Uprising

The fundraiser flyer has been released, and I shared it all over my newly created Instagram as well as my Facebook.

I brought in a lot of business to Nyne at the drag show two weeks ago, and I’m hoping to get everyone to come out again. More than before. This fundraiser is a big deal to me, as it’s part of the Spectrum Singers’ lineup, a choir group I’d really like to join. I’m so incredibly excited their director invited me to sing at his fundraiser.

The theme is revolution and resistance! And immediately, Uprising by Muse came to mind. I have to be prepared for two numbers but will most likely only sing one. The second one is also a Muse song, Take a Bow. They’re both very politically charged and Uprising is really upbeat; it will be easy to get the crowd riled up with it.

You’ll see it’s hosted by Nova Kaine. I am Angel Falls-Kaine. She is my drag mom, and I can’t wait to see her! I will most likely seem like an entirely different person. A lot has changed, and I’m a lot more stable than I was then, and in the years that followed. I’ve really evolved as a performer and singer. Also, I’m not as broke! LOL!

Now I am preparing 4 songs for two different shows coming up. After the 4th it’s the Wednesday drag show at Nyne on the 8th and a few days after that I sing at the Fox with the Bartell choir. I sing a solo there too.
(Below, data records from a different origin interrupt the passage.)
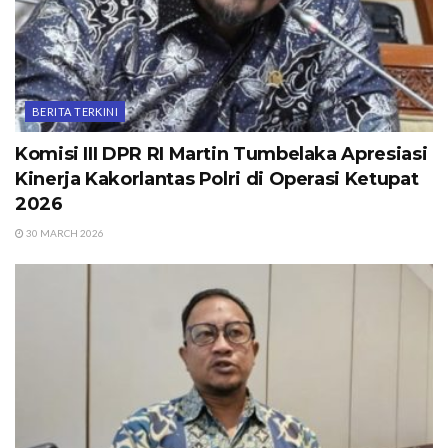
BERITA TERKINI
Komisi III DPR RI Martin Tumbelaka Apresiasi
Kinerja Kakorlantas Polri di Operasi Ketupat
2026
30 MARCH 2026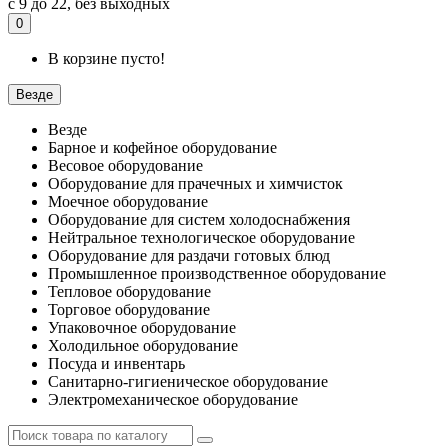
с 9 до 22, без выходных
0
В корзине пусто!
Везде
Везде
Барное и кофейное оборудование
Весовое оборудование
Оборудование для прачечных и химчисток
Моечное оборудование
Оборудование для систем холодоснабжения
Нейтральное технологическое оборудование
Оборудование для раздачи готовых блюд
Промышленное производственное оборудование
Тепловое оборудование
Торговое оборудование
Упаковочное оборудование
Холодильное оборудование
Посуда и инвентарь
Санитарно-гигиеническое оборудование
Электромеханическое оборудование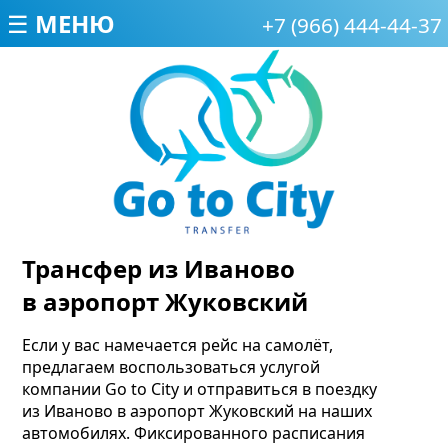
☰ МЕНЮ
+7 (966) 444-44-37
Трансфер из Иваново
в аэропорт Жуковский
Если у вас намечается рейс на самолёт,
предлагаем воспользоваться услугой
компании Go to City и отправиться в поездку
из Иваново в аэропорт Жуковский на наших
автомобилях. Фиксированного расписания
I saw my choir director for a private lesson on Friday. I’m taking some private lessons on the side. Because I have SO MUCH time for that.

It cuts into my sleep time a little bit, but I need all the help I can get. Some of the songs I am singing are difficult. She helped me zero in on At Last, the Etta James song I’ll sing at the April 8 drag show. A few spots I’m flat and that’s the worst; I hate falling flat.

I also just finished the Winter II quarter. I got As in both classes. At least that’s what they were before I submitted my final projects, 6 weeks in the making. Hardest quarter yet. A lot of group work and focus on social media in one of the classes and that was hard for me. I am starting to lean into social media a little bit, for the sake of singing and performing. I’d also like to find a photographer.

In other news, my job triggers are a little less awful and constricting. They’re present, and I still have to drive by the mental hospital on my way in, there’s no way around it. The rusty scrubs still make my heart pump cold blood. I was once in them and I don’t want to remember it, I don’t want to think about it. There are often patients here in them. It means suicide watch and they usually have a sitter as well. A duty I rarely get, for obvious reasons. If they’re not obvious, you must have only just found this blog.